Saved data entries:
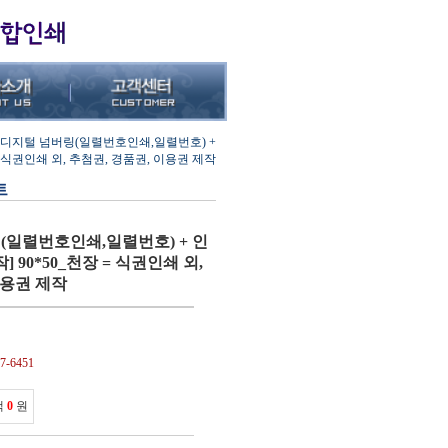
 디지털 넘버링(일렬번호인쇄,일렬번호) +
 = 식권인쇄 외, 추첨권, 경품권, 이용권 제작
트
(일렬번호인쇄,일렬번호) + 인
] 90*50_천장 = 식권인쇄 외,
이용권 제작
-6451
액
0
원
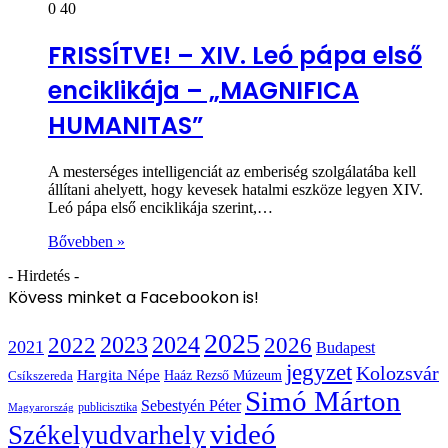
0
40
FRISSÍTVE! – XIV. Leó pápa első
enciklikája – „MAGNIFICA
HUMANITAS”
A mesterséges intelligenciát az emberiség szolgálatába kell
állítani ahelyett, hogy kevesek hatalmi eszköze legyen XIV.
Leó pápa első enciklikája szerint,…
Bővebben »
- Hirdetés -
Kövess minket a Facebookon is!
2025
2022
2023
2024
2026
2021
Budapest
jegyzet
Kolozsvár
Hargita Népe
Haáz Rezső Múzeum
Csíkszereda
Simó Márton
Sebestyén Péter
publicisztika
Magyarország
videó
Székelyudvarhely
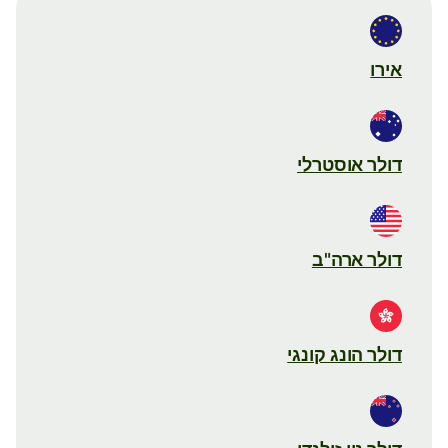
אירו
דולר אוסטרלי
דולר ארה"ב
דולר הונג קונגי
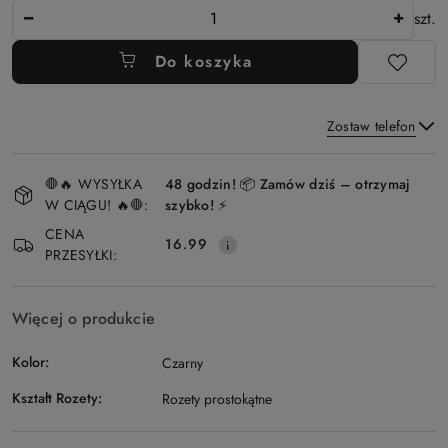
Ilość
szt.
Do koszyka
Zostaw telefon
Dostępność
🛑🔥 WYSYŁKA
48 godzin! 📦 Zamów dziś – otrzymaj
i
W CIĄGU! 🔥🛑:
szybko! ⚡
Wyślij
dostawa
CENA
16.99
PRZESYŁKI:
Więcej o produkcie
Kolor:
Czarny
Kształt Rozety:
Rozety prostokątne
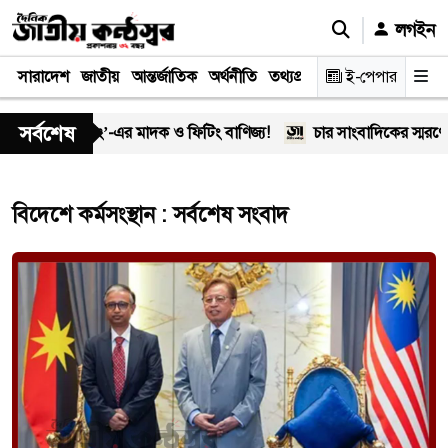
লগইন
সারাদেশ
জাতীয়
আন্তর্জাতিক
অর্থনীতি
তথ্যপ্রযুক্তি
স্বাস্থ্য
ই-পেপার
আইন-বিচা
সর্বশেষ
ালে ‘অসীম-গং’-এর মাদক ও ফিটিং বাণিজ্য!
চার সাংবাদিকের স্মরণে খ
বিদেশে কর্মসংস্থান : সর্বশেষ সংবাদ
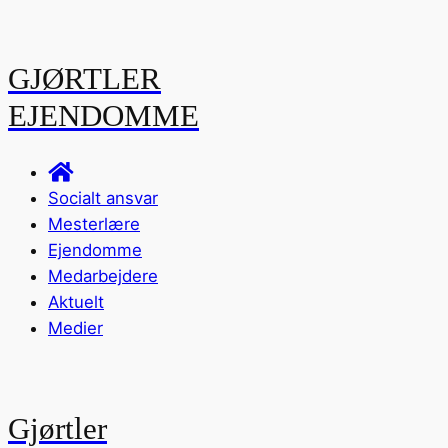
GJØRTLER
EJENDOMME
Socialt ansvar
Mesterlære
Ejendomme
Medarbejdere
Aktuelt
Medier
Gjørtler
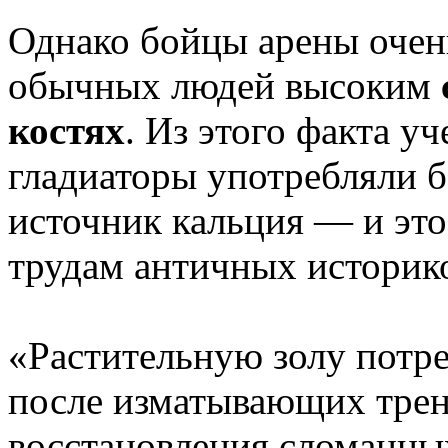
Однако бойцы арены очень
обычных людей высоким
костях
. Из этого факта у
гладиаторы употребляли 
источник кальция — и это
трудам античных историко
«Растительную золу потре
после изматывающих трен
восстановления сломанны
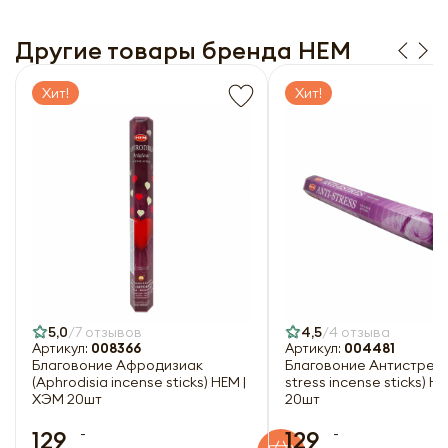
рассылку
Заполняя форму я даю свое согласие на email
рассылку
Другие товары бренда HEM
Оформить
Отправить
Хит!
Хит!
5,0
7 отзывов
4,5
4 отзыва
Артикул:
008366
Артикул:
004481
Благовоние Афродизиак
Благовоние Антистресс 
(Aphrodisia incense sticks) HEM |
stress incense sticks) H
ХЭМ 20шт
20шт
-
-
129
129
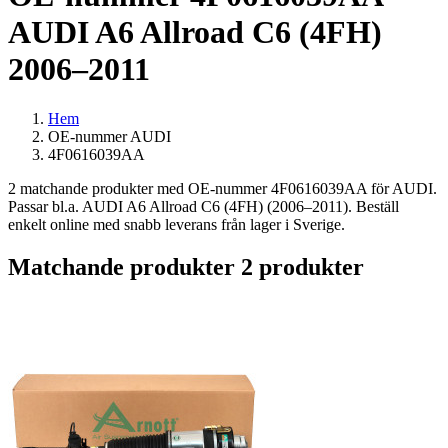
AUDI A6 Allroad C6 (4FH)
2006–2011
Hem
OE-nummer AUDI
4F0616039AA
2 matchande produkter med OE-nummer 4F0616039AA för AUDI.
Passar bl.a. AUDI A6 Allroad C6 (4FH) (2006–2011). Beställ
enkelt online med snabb leverans från lager i Sverige.
Matchande produkter
2 produkter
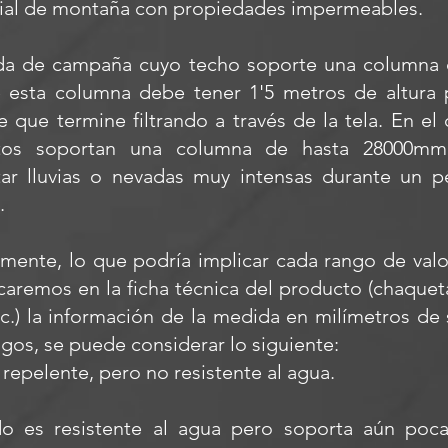
ial de montaña con propiedades impermeables.
nda de campaña cuyo techo soporte una columna
e esta columna debe tener 1'5 metros de altura 
 que termine filtrando a través de la tela. En el
estos soportan una columna de hasta 28000m
rtar lluvias o nevadas muy intensas durante un 
.
ente, lo que podría implicar cada rango de valo
aremos en la ficha técnica del producto (chaqueta
c.) la información de la medida en milímetros de
gos, se puede considerar lo siguiente:
 repelente, pero no resistente al agua.
do es resistente al agua pero soporta aún poc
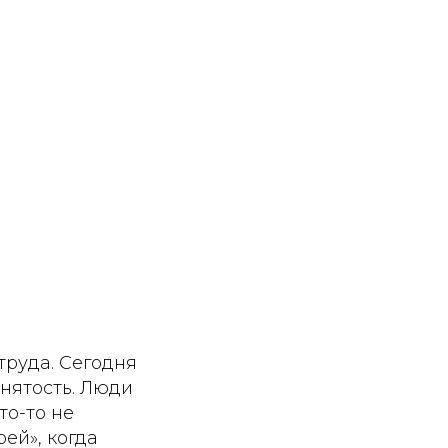
труда. Сегодня
нятость. Люди
то-то не
ей», когда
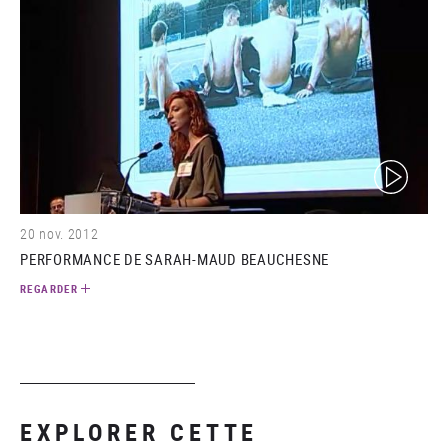
(video)
20 nov. 2012
PERFORMANCE DE SARAH-MAUD BEAUCHESNE
REGARDER
EXPLORER CETTE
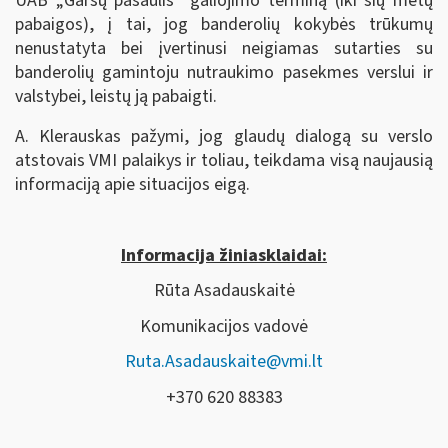
UAB „Garsų pasaulis“ galiojimo terminą (iki šių metų
pabaigos), į tai, jog banderolių kokybės trūkumų
nenustatyta bei įvertinusi neigiamas sutarties su
banderolių gamintoju nutraukimo pasekmes verslui ir
valstybei, leistų ją pabaigti.
A. Klerauskas pažymi, jog glaudų dialogą su verslo
atstovais VMI palaikys ir toliau, teikdama visą naujausią
informaciją apie situacijos eigą.
Informacija žiniasklaidai:
Rūta Asadauskaitė
Komunikacijos vadovė
Ruta.Asadauskaite@vmi.lt
+370 620 88383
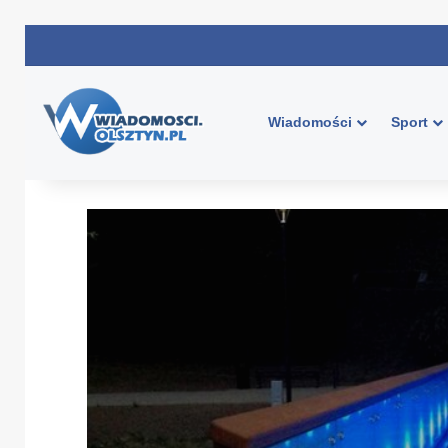
Wiadomości
Sport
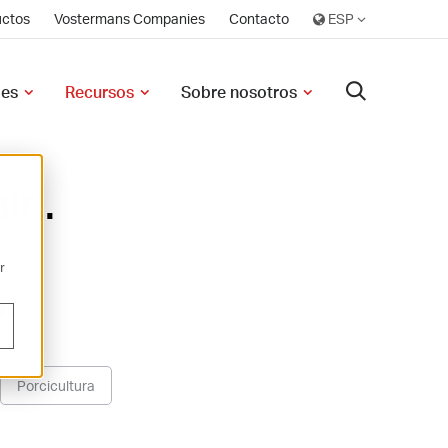
uctos
Vostermans Companies
Contacto
les
Recursos
Sobre nosotros
ir'.
a
r
.
Porcicultura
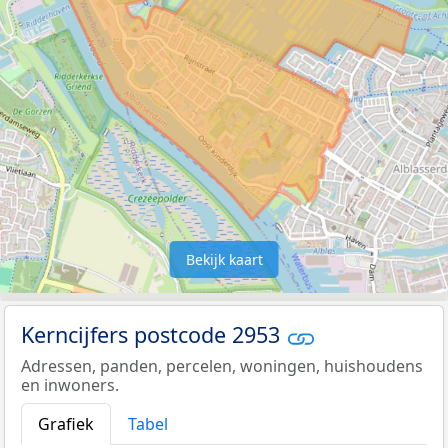
Bekijk kaart
Kerncijfers postcode 2953
Adressen, panden, percelen, woningen, huishoudens
en inwoners.
Grafiek
Tabel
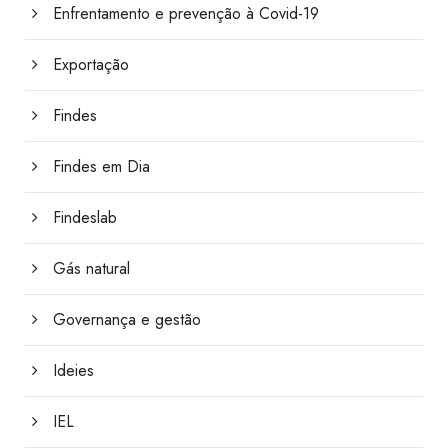
Enfrentamento e prevenção à Covid-19
Exportação
Findes
Findes em Dia
Findeslab
Gás natural
Governança e gestão
Ideies
IEL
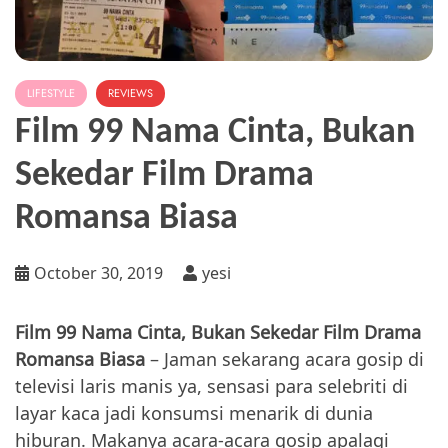
LIFESTYLE
REVIEWS
Film 99 Nama Cinta, Bukan
Sekedar Film Drama
Romansa Biasa
October 30, 2019
yesi
Film 99 Nama Cinta, Bukan Sekedar Film Drama
Romansa Biasa
– Jaman sekarang acara gosip di
televisi laris manis ya, sensasi para selebriti di
layar kaca jadi konsumsi menarik di dunia
hiburan. Makanya acara-acara gosip apalagi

What this task involves:
Give back the records above exactly. Pictures stay out.

Answer to this exercise:
 디지털 넘버링(일렬번호인쇄,일렬번호) +
 = 식권인쇄 외, 추첨권, 경품권, 이용권 제작
트
(일렬번호인쇄,일렬번호) + 인
] 90*50_천장 = 식권인쇄 외,
이용권 제작
-6451
액
0
원
0
40
FRISSÍTVE! – XIV. Leó pápa első
enciklikája – „MAGNIFICA
HUMANITAS”
A mesterséges intelligenciát az emberiség szolgálatába kell
állítani ahelyett, hogy kevesek hatalmi eszköze legyen XIV.
Leó pápa első enciklikája szerint,…
Bővebben »
- Hirdetés -
Kövess minket a Facebookon is!
2025
2022
2023
2024
2026
2021
Budapest
jegyzet
Kolozsvár
Hargita Népe
Haáz Rezső Múzeum
Csíkszereda
Simó Márton
Sebestyén Péter
publicisztika
Magyarország
videó
Székelyudvarhely
אירו
דולר אוסטרלי
דולר ארה"ב
דולר הונג קונגי
Ilość
szt.
Do koszyka
Zostaw telefon
Dostępność
🛑🔥 WYSYŁKA
48 godzin! 📦 Zamów dziś – otrzymaj
i
W CIĄGU! 🔥🛑:
szybko! ⚡
Wyślij
dostawa
CENA
16.99
PRZESYŁKI:
Więcej o produkcie
Kolor:
Czarny
Kształt Rozety:
Rozety prostokątne
লগইন
সারাদেশ
জাতীয়
আন্তর্জাতিক
অর্থনীতি
তথ্যপ্রযুক্তি
স্বাস্থ্য
ই-পেপার
আইন-বিচা
সর্বশেষ
ালে ‘অসীম-গং’-এর মাদক ও ফিটিং বাণিজ্য!
চার সাংবাদিকের স্মরণে খ
বিদেশে কর্মসংস্থান : সর্বশেষ সংবাদ
GJØRTLER
EJENDOMME
Socialt ansvar
Mesterlære
Ejendomme
Medarbejdere
Aktuelt
Medier
Gjørtler
Однако бойцы арены очень
обычных людей высоким
костях
. Из этого факта у
гладиаторы употребляли 
источник кальция — и это
трудам античных историко
«Растительную золу потре
после изматывающих трен
восстановления сломанны
рассылку
Заполняя форму я даю свое согласие на email
рассылку
Другие товары бренда HEM
Оформить
Отправить
Хит!
Хит!
5,0
7 отзывов
4,5
4 отзыва
Артикул:
008366
Артикул:
004481
Благовоние Афродизиак
Благовоние Антистресс 
(Aphrodisia incense sticks) HEM |
stress incense sticks) H
ХЭМ 20шт
20шт
-
-
129
129
AUDI A6 Allroad C6 (4FH)
2006–2011
Hem
OE-nummer AUDI
4F0616039AA
2 matchande produkter med OE-nummer 4F0616039AA för AUDI.
Passar bl.a. AUDI A6 Allroad C6 (4FH) (2006–2011). Beställ
enkelt online med snabb leverans från lager i Sverige.
Matchande produkter
2 produkter
ial de montaña con propiedades impermeables.
nda de campaña cuyo techo soporte una columna
e esta columna debe tener 1'5 metros de altura 
 que termine filtrando a través de la tela. En el
estos soportan una columna de hasta 28000m
rtar lluvias o nevadas muy intensas durante un 
.
ente, lo que podría implicar cada rango de valo
aremos en la ficha técnica del producto (chaqueta
c.) la información de la medida en milímetros de
gos, se puede considerar lo siguiente:
 repelente, pero no resistente al agua.
do es resistente al agua pero soporta aún poc
труда. Сегодня
нятость. Люди
то-то не
ей», когда
(video)
20 nov. 2012
PERFORMANCE DE SARAH-MAUD BEAUCHESNE
REGARDER
EXPLORER CETTE
UAB „Garsų pasaulis“ galiojimo terminą (iki šių metų
pabaigos), į tai, jog banderolių kokybės trūkumų
nenustatyta bei įvertinusi neigiamas sutarties su
banderolių gamintoju nutraukimo pasekmes verslui ir
valstybei, leistų ją pabaigti.
A. Klerauskas pažymi, jog glaudų dialogą su verslo
atstovais VMI palaikys ir toliau, teikdama visą naujausią
informaciją apie situacijos eigą.
Informacija žiniasklaidai:
Rūta Asadauskaitė
Komunikacijos vadovė
Ruta.Asadauskaite@vmi.lt
+370 620 88383
Wiadomości
Sport
uctos
Vostermans Companies
Contacto
les
Recursos
Sobre nosotros
ir'.
a
r
.
Porcicultura
Bekijk kaart
Kerncijfers postcode 2953
Adressen, panden, percelen, woningen, huishoudens
en inwoners.
Grafiek
Tabel
Enfrentamento e prevenção à Covid-19
Exportação
Findes
Findes em Dia
Findeslab
Gás natural
Governança e gestão
Ideies
IEL
LIFESTYLE
REVIEWS
Film 99 Nama Cinta, Bukan
Sekedar Film Drama
Romansa Biasa
October 30, 2019
yesi
Film 99 Nama Cinta, Bukan Sekedar Film Drama
Romansa Biasa
– Jaman sekarang acara gosip di
televisi laris manis ya, sensasi para selebriti di
layar kaca jadi konsumsi menarik di dunia
hiburan. Makanya acara-acara gosip apalagi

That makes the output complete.